● TASK INSTRUCTIONS
Leave out all pictures while repeating the records exactly and completely.
▬▬▬▬▬▬▬▬▬▬
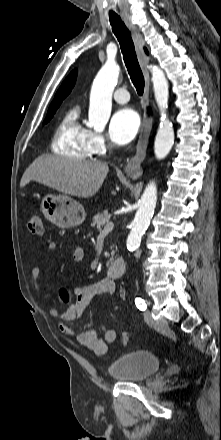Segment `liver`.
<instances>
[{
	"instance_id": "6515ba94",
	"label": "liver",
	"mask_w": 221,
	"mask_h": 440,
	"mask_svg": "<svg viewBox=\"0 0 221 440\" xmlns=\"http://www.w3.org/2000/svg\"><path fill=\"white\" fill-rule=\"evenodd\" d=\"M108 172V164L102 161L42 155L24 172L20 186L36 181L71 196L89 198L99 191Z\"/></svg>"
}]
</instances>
▬▬▬▬▬▬▬▬▬▬
● WRITTEN RESPONSE
Segment `liver`.
<instances>
[{
	"instance_id": "6515ba94",
	"label": "liver",
	"mask_w": 221,
	"mask_h": 440,
	"mask_svg": "<svg viewBox=\"0 0 221 440\" xmlns=\"http://www.w3.org/2000/svg\"><path fill=\"white\" fill-rule=\"evenodd\" d=\"M108 172V164L102 161L42 155L24 172L20 186L36 181L71 196L89 198L99 191Z\"/></svg>"
}]
</instances>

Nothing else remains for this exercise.